Le soir tombait lorsque j'entrevis avec joie les silhouettes squelettiques d'arbres morts sur les branches desquels étaient précairement juchés de nombreux corbeaux et plusieurs hiboux et, en haut de la petite colline à ma droite, la vieille maison délabrée qui apparaissait comme collée devant l'immense pleine lune juste derrière.

Décidément, la pleine lune durait longtemps ce mois-ci! Oh joie! juste devant la vieille bicoque, la voiture de mon ami le chauffeur de taxi était stationnée. De plus, une grande Bentley Roadmaster marine et grise à flancs blancs maculés de boue s'y trouvait aussi et aucune des deux voitures ne semblait occupée. J'allais revoir ma Vénus à bras et son sympathique chauffeur chinois obsédé par sa montre!

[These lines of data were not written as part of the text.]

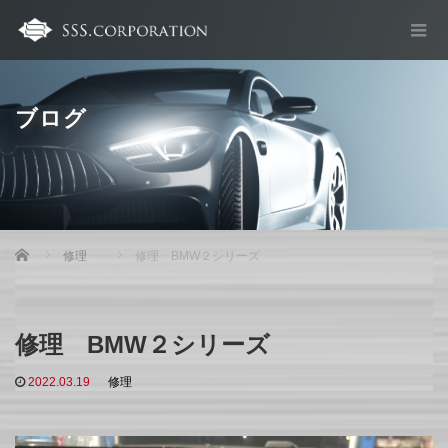
ブログ
Home
修理
修理 BMW２シリーズ
修理 BMW２シリーズ
2022.03.19
修理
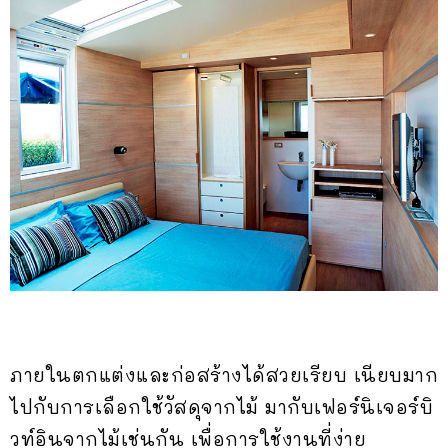
ภายในตกแต่งและก่อสร้างได้สวยเรียบ เนียบมาก
ไปกับการเลือกใช้วัสดุจากไม้ มากับเฟอร์นิเจอร์บิ
วท์อินจากไม้เช่นกัน เพื่อการใช้งานที่ง่าย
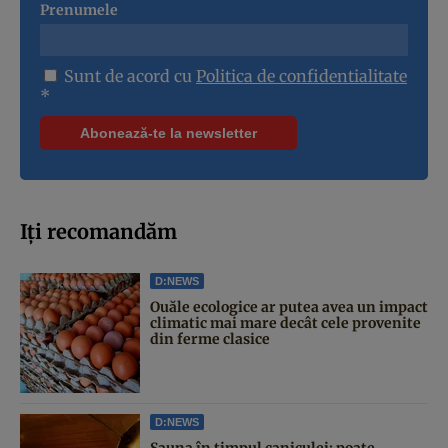
Prenumele
Sunt de acord cu
Politica de confidentialitate
*
Iți recomandăm
D:NEWS
Ouăle ecologice ar putea avea un impact
climatic mai mare decât cele provenite
din ferme clasice
D:NEWS
Sauna în timpul caniculei: poate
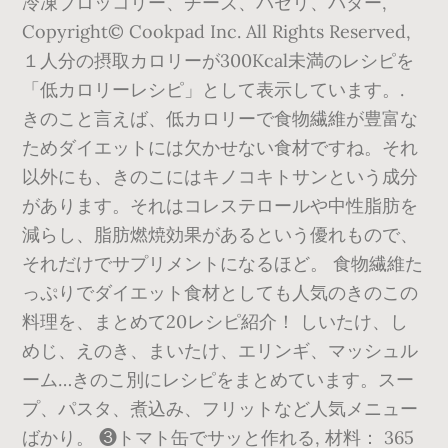
冷凍ブロッコリー、チーズ、パセリ、バター,
Copyright© Cookpad Inc. All Rights Reserved,
１人分の摂取カロリーが300Kcal未満のレシピを
「低カロリーレシピ」として表示しています。.
きのこと言えば、低カロリーで食物繊維が豊富な
ためダイエットには欠かせない食材ですね。それ
以外にも、きのこにはキノコキトサンという成分
があります。それはコレステロールや中性脂肪を
減らし、脂肪燃焼効果があるという優れもので、
それだけでサプリメントになるほど。 食物繊維た
っぷりでダイエット食材としても人気のきのこの
料理を、まとめて20レシピ紹介！ しいたけ、し
めじ、えのき、まいたけ、エリンギ、マッシュル
ーム…きのこ別にレシピをまとめています。スー
プ、パスタ、煮込み、フリットなど人気メニュー
ばかり。 ❸トマト缶でサッと作れる, 材料： 365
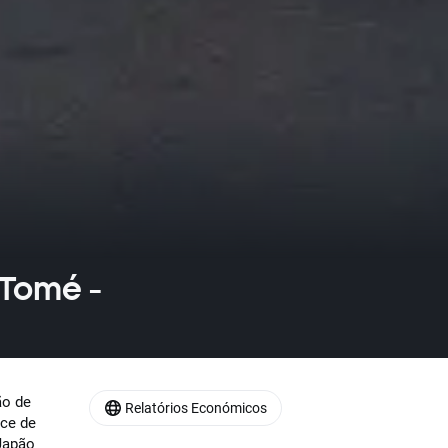
 Tomé -
ão de
Relatórios Económicos
ice de
Japão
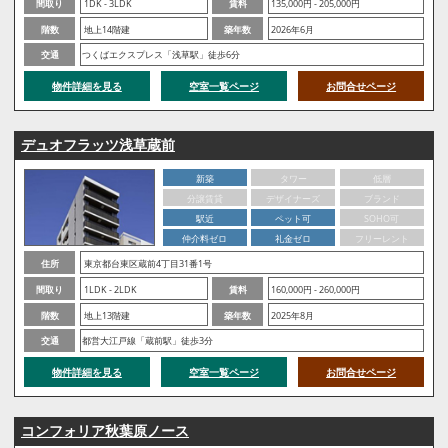
間取り
1DK - 3LDK
賃料
135,000円 - 205,000円
階数
地上14階建
築年数
2026年6月
交通
つくばエクスプレス「浅草駅」徒歩6分
物件詳細を見る
空室一覧ページ
お問合せページ
デュオフラッツ浅草蔵前
新築
タワー
低層
分譲賃貸
デザイナーズ
ブランド
駅近
ペット可
SOHO可
仲介料ゼロ
礼金ゼロ
フリーレント
住所
東京都台東区蔵前4丁目31番1号
間取り
1LDK - 2LDK
賃料
160,000円 - 260,000円
階数
地上13階建
築年数
2025年8月
交通
都営大江戸線「蔵前駅」徒歩3分
物件詳細を見る
空室一覧ページ
お問合せページ
コンフォリア秋葉原ノース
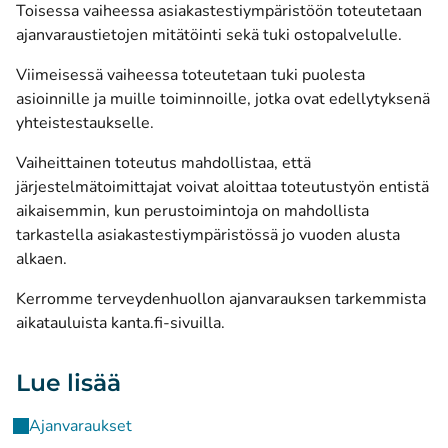
Toisessa vaiheessa asiakastestiympäristöön toteutetaan
ajanvaraustietojen mitätöinti sekä tuki ostopalvelulle.
Viimeisessä vaiheessa toteutetaan tuki puolesta
asioinnille ja muille toiminnoille, jotka ovat edellytyksenä
yhteistestaukselle.
Vaiheittainen toteutus mahdollistaa, että
järjestelmätoimittajat voivat aloittaa toteutustyön entistä
aikaisemmin, kun perustoimintoja on mahdollista
tarkastella asiakastestiympäristössä jo vuoden alusta
alkaen.
Kerromme terveydenhuollon ajanvarauksen tarkemmista
aikatauluista kanta.fi-sivuilla.
Lue lisää
Ajanvaraukset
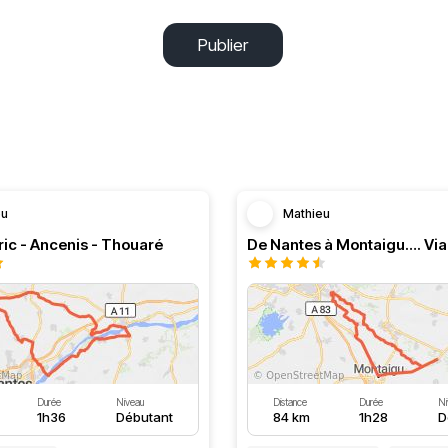
Publier
eu
Mathieu
ic - Ancenis - Thouaré
Durée
Niveau
Distance
Durée
Ni
1h36
Débutant
84 km
1h28
D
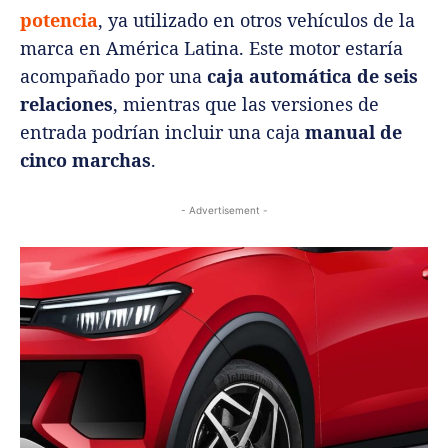
potencia
, ya utilizado en otros vehículos de la
marca en América Latina. Este motor estaría
acompañado por una
caja automática de seis
relaciones
, mientras que las versiones de
entrada podrían incluir una caja
manual de
cinco marchas
.
- Advertisement -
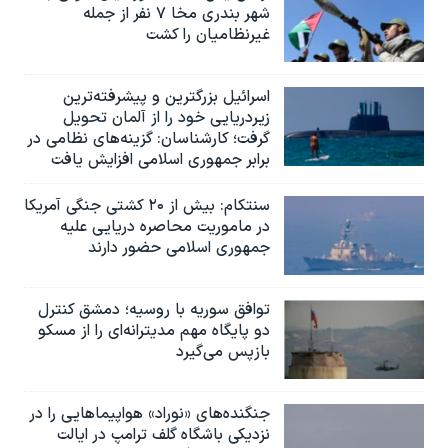
شهر بندری مخا ۷ نفر از جمله
غیرنظامیان را کشت
اسرائيل بزرگترین و پیشرفته‌ترین
زیردریایی خود را از آلمان تحویل
گرفت؛ کارشناسان: گزینه‌های نظامی در
برابر جمهوری اسلامی افزایش یافت
سنتکام: بیش از ۲۰ کشتی جنگی آمریکا
در ماموریت محاصره دریایی علیه
جمهوری اسلامی حضور دارند
توافق سوریه با روسیه؛ دمشق کنترل
دو پایگاه مهم مدیترانه‌ای را از مسکو
بازپس می‌گیرد
جنگنده‌های «نوراد» هواپیماهایی را در
نزدیکی باشگاه گلف ترامپ در ایالت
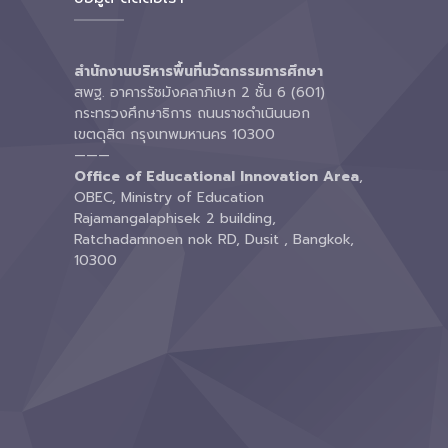
สำนักงานบริหารพื้นที่นวัตกรรมการศึกษา
สพฐ. อาคารรัชมังคลาภิเษก 2 ชั้น 6 (601)
กระทรวงศึกษาธิการ ถนนราชดำเนินนอก
เขตดุสิต กรุงเทพมหานคร 10300
———
Office of Educational Innovation Area
,
OBEC, Ministry of Education
Rajamangalaphisek 2 building,
Ratchadamnoen nok RD, Dusit , Bangkok,
10300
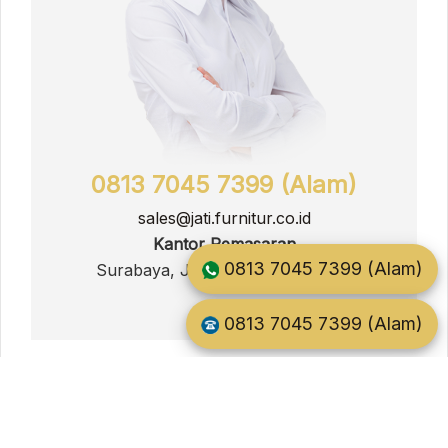
0813 7045 7399 (Alam)
sales@jati.furnitur.co.id
Kantor Pemasaran
0813 7045 7399 (Alam)
Surabaya, Jawa Timur, Indonesia
0813 7045 7399 (Alam)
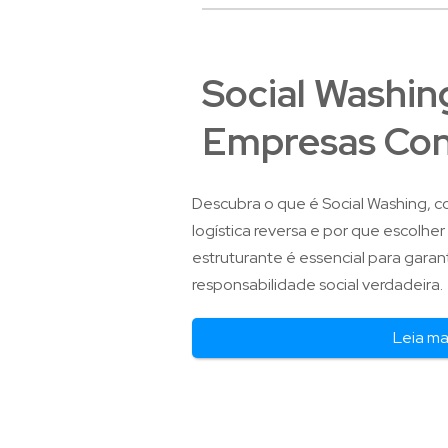
Social Washing
Empresas Con
Descubra o que é Social Washing, c
logística reversa e por que escolh
estruturante é essencial para garan
responsabilidade social verdadeira.
Leia ma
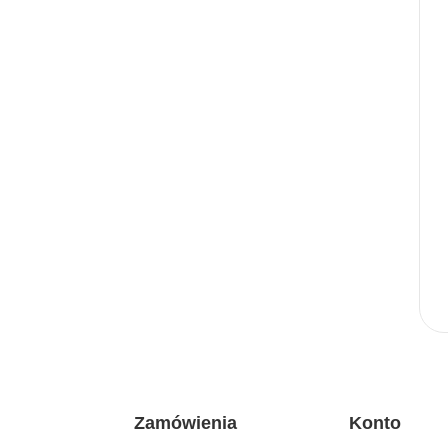
Zamówienia
Konto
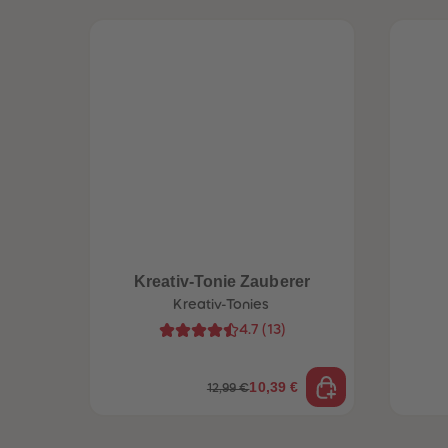
Kreativ-Tonie Zauberer
Kreativ-Tonies
4.7
(
13
)
10,39 €
12,99 €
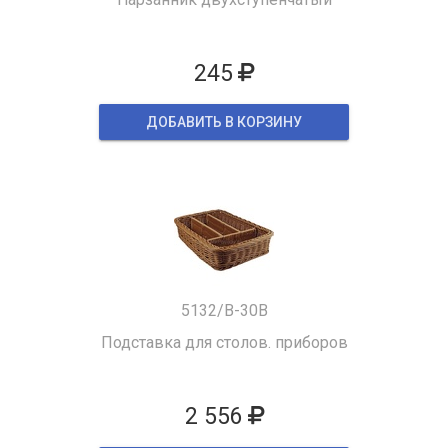
245
ДОБАВИТЬ В КОРЗИНУ
5132/B-30B
Подставка для столов. приборов
2 556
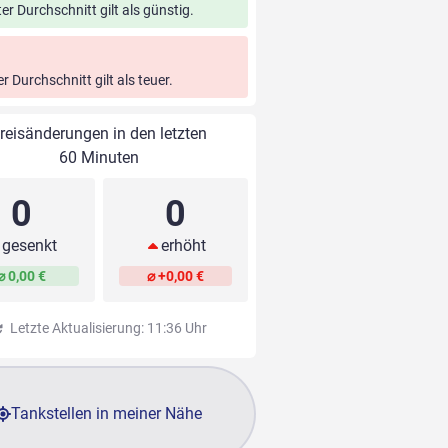
ter Durchschnitt gilt als günstig.
er Durchschnitt gilt als teuer.
reisänderungen in den letzten
60 Minuten
0
0
gesenkt
erhöht
⌀ 0,00 €
⌀ +0,00 €
Letzte Aktualisierung: 11:36 Uhr
Tankstellen in meiner Nähe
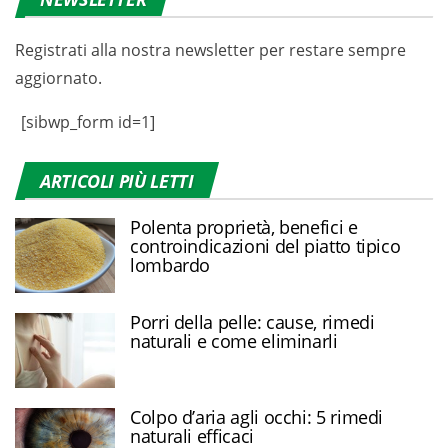
Registrati alla nostra newsletter per restare sempre
aggiornato.
[sibwp_form id=1]
ARTICOLI PIÙ LETTI
Polenta proprietà, benefici e
controindicazioni del piatto tipico
lombardo
Porri della pelle: cause, rimedi
naturali e come eliminarli
Colpo d’aria agli occhi: 5 rimedi
naturali efficaci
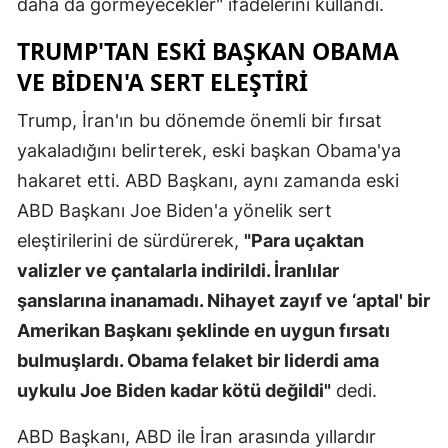
daha da görmeyecekler" ifadelerini kullandı.
Malatya
TRUMP'TAN ESKI BAŞKAN OBAMA
Manisa
VE BIDEN'A SERT ELEŞTIRI
Kahramanm
Trump, İran'ın bu dönemde önemli bir fırsat
yakaladığını belirterek, eski başkan Obama'ya
Mardin
hakaret etti. ABD Başkanı, aynı zamanda eski
Muğla
ABD Başkanı Joe Biden'a yönelik sert
Muş
eleştirilerini de sürdürerek,
"Para uçaktan
valizler ve çantalarla indirildi. İranlılar
Nevşehir
şanslarına inanamadı. Nihayet zayıf ve ‘aptal' bir
Niğde
Amerikan Başkanı şeklinde en uygun fırsatı
Ordu
bulmuşlardı. Obama felaket bir liderdi ama
uykulu Joe Biden kadar kötü değildi"
dedi.
Rize
ABD Başkanı, ABD ile İran arasında yıllardır
Sakarya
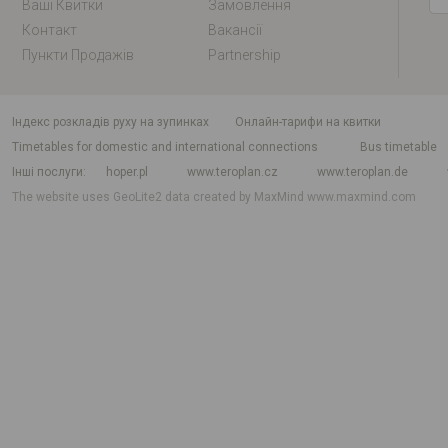
Ваші Квитки
Замовлення
Контакт
Вакансії
Пункти Продажів
Partnership
індекс розкладів руху на зупинках
Онлайн-тарифи на квитки
Timetables for domestic and international connections
Bus timetable
Інші послуги
hoper.pl
www.teroplan.cz
www.teroplan.de
The website uses GeoLite2 data created by MaxMind
www.maxmind.com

En m'approchant précautionneusement de la porte d'entrée, je remarquai que les rosiers sauvages conservaient encore des traces de mes divers passages. Arrivé devant la porte, je cherchai la clé cachée sous le paillasson troué mais elle ne s'y trouvait plus. Je fouillai aux alentours pendant près d'une heure sans plus de succès. Épuisé, je m'adossai à la porte qui céda sous mon poids et s'ouvrit en grinçant.

Heureusement, le bruit du grincement fut caché par celui de ma chute alors que je m'affalai de tout mon long en m'assommant au passage sur le cadre de la porte. Quand les trois Vénus devant moi eurent fini de tourner, je me rendis compte que j'étais seul.

Seul et ligoté.

Seul, ligoté et bâillonné.

Seul, ligoté, bâillonné et muni d'une magnifique bosse d'une fort jolie couleur mauve accompagnée de son fidèle mal de crâne.

Je cherchai du regard les alentours dans l'espoir d'apercevoir mon ami le chauffeur qui aurait du logiquement se trouver ligoté dans la pièce avec moi mais, curieusement, je ne l'apercevais nulle part. Ma Vénus aussi brillait par son absence. J'avais pourtant bien vu les deux voitures à l'extérieur!

Et pourquoi étais-je ligoté? Pourquoi étais-je bâillonné? Que devenait mon canari?

Je savais pourtant que dans cette maison se trouvait la clé de mon enquête (et celle de la porte d'entrée) et que tôt ou tard, je finirai bien par connaître le fin mot de cette histoire.